* TRY IT *
Each line from the one containing "subscription" to the end of the entries below is to be set down exactly; the pictures are not.

*** Block opens ***

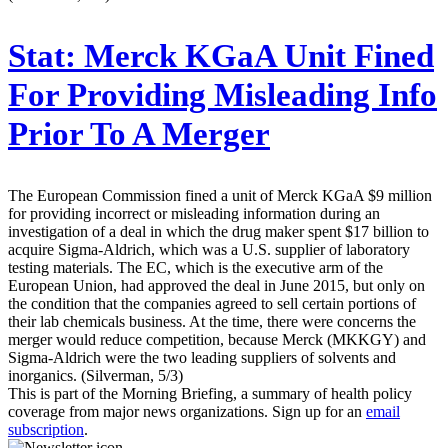
Stat:
Merck KGaA Unit Fined
For Providing Misleading Info
Prior To A Merger
The European Commission fined a unit of Merck KGaA $9 million
for providing incorrect or misleading information during an
investigation of a deal in which the drug maker spent $17 billion to
acquire Sigma-Aldrich, which was a U.S. supplier of laboratory
testing materials. The EC, which is the executive arm of the
European Union, had approved the deal in June 2015, but only on
the condition that the companies agreed to sell certain portions of
their lab chemicals business. At the time, there were concerns the
merger would reduce competition, because Merck (MKKGY) and
Sigma-Aldrich were the two leading suppliers of solvents and
inorganics. (Silverman, 5/3)
This is part of the Morning Briefing, a summary of health policy
coverage from major news organizations. Sign up for an
email
subscription
.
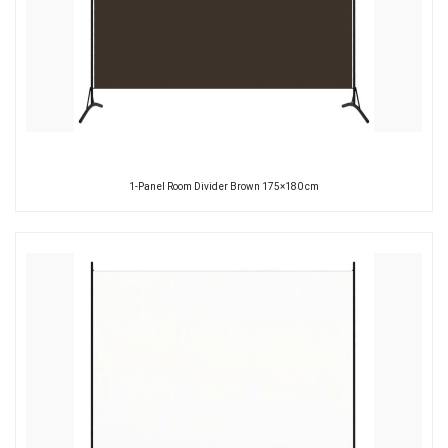
1-Panel Room Divider Brown 175×180 cm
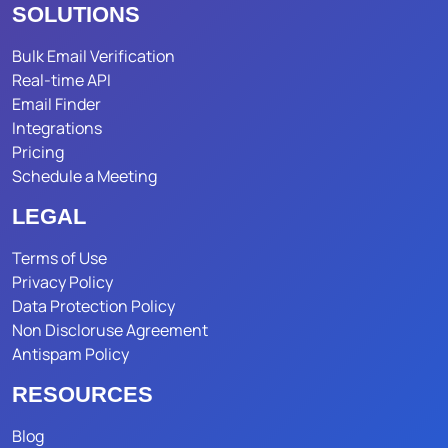
SOLUTIONS
Bulk Email Verification
Real-time API
Email Finder
Integrations
Pricing
Schedule a Meeting
LEGAL
Terms of Use
Privacy Policy
Data Protection Policy
Non Discloruse Agreement
Antispam Policy
RESOURCES
Blog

*** Block closes ***

* SOLUTION TO THIS PROBLEM *
subscription
.
1-Panel Room Divider Brown 175×180 cm
SOLUTIONS
Bulk Email Verification
Real-time API
Email Finder
Integrations
Pricing
Schedule a Meeting
LEGAL
Terms of Use
Privacy Policy
Data Protection Policy
Non Discloruse Agreement
Antispam Policy
RESOURCES
Blog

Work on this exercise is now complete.